Lucy was kicked out of home on her 17th birthday
My mother and I have never had a good relationship; the difference in our personalities has always kept a brick wall between us. For years there’s been tension in our household and even months when my mother and I haven’t communicated unless absolutely necessary. She had kicked me out of the house on multiple occasions in the past and would send me to a family member until she had ‘cleared her mind’. But this, on my 17th birthday, was the first time that I felt totally abandoned.
It was smoking weed that led to me being kicked out. I’ve been smoking for three years now and I have always tried to be honest with my mum about my habit but she’s never able to understand why I smoke. When she first found out she thought it was because of peer pressure and that I was an addict when in actual fact I only smoked occasionally – maybe something like every two weeks. But because she has cousins that were weed addicts she never believed me when I said it was just an occasional thing. She tried to move me out of the area; I moved out of Peckham and in with my father but it became apparent that I would smoke wherever I lived and that it wasn’t really my friends who made me smoke. So I moved back to Peckham with the promise that I’d cut down and I did.

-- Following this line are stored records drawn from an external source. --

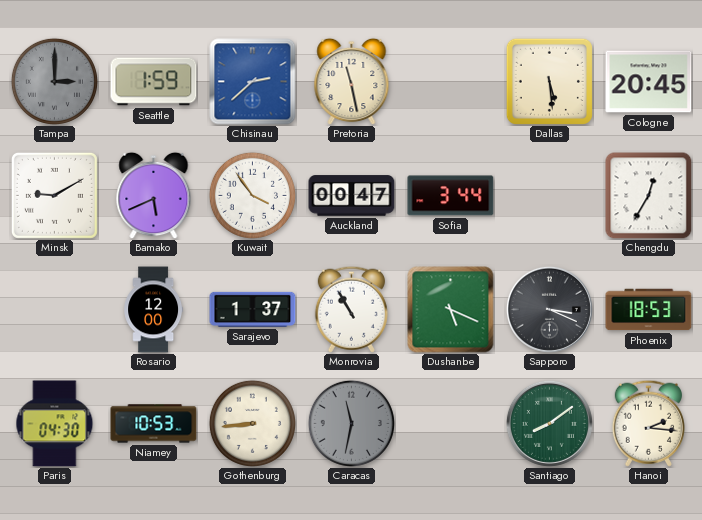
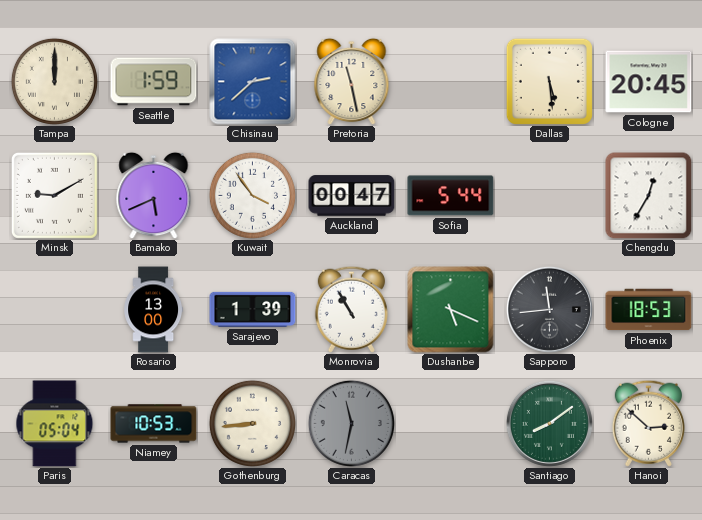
Tampa: 3:00 -> 12:00
Tampa dial: grey -> cream
Sofia: 3:44 -> 5:44
Rosario: 12:00 -> 13:00
Sarajevo: 1:37 -> 1:39
Sapporo: 3:19 -> 11:44
Paris: 04:30 -> 05:04
Hanoi: 2:16 -> 2:52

But then I went to college and found lots of people who smoked weed. I started doing it every day – every break just because it was always there. I even missed lessons just to smoke. As most of the friends I made in college were older than me, hanging out with them meant being out late and so I started coming home very late. My mother tried to give me curfew, but to avoid being locked out I just started staying over friends’ houses and I’d go days without seeing my mum. This, along with getting arrested for possession of weed, is what drove her to kick me out.
After I got arrested my mother started going a bit nuts – she started panicking and getting ideas in her head that I was dealing and that I was in a gang. Her aggro made me smoke more and made me want to be out the house more. I got a YOT when I got arrested but my mother wasn’t satisfied – she wanted me to go to prison to teach me a lesson. It’s things like this that make me think my mother wants nothing good for my life. She searched my room and found my weed box and finally decided she wanted me out, so she kicked me out with no clothes and forbade any family members from taking me in.
For two weeks I was moving from one friend’s sofa to another and I couldn’t go to college. Mum wouldn’t answer my calls and when I went to the house she’d pretend she wasn’t in. If it wasn’t for support from my friends and from the people at the YOT who helped me get a hostel, I’m not sure what I would have done. There were times when I wanted to leave college as I felt I had no future anymore. Many people have told me that I should just stop smoking weed but I feel that’s unnecessary. I’ve decided to cut down and only smoke on weekends, and hopefully gradually I’ll go back to only smoking occasionally like on friends’ birthdays and New Year’s like I used to. I don’t think weed is bad in small doses – this is what my mother clearly failed to understand and this is why I have had to leave home indefinitely. I do hope one day we’ll resolve our issues. My getting a place may give us the space that we need to build a bridge and redefine the relationship we lost a long time ago.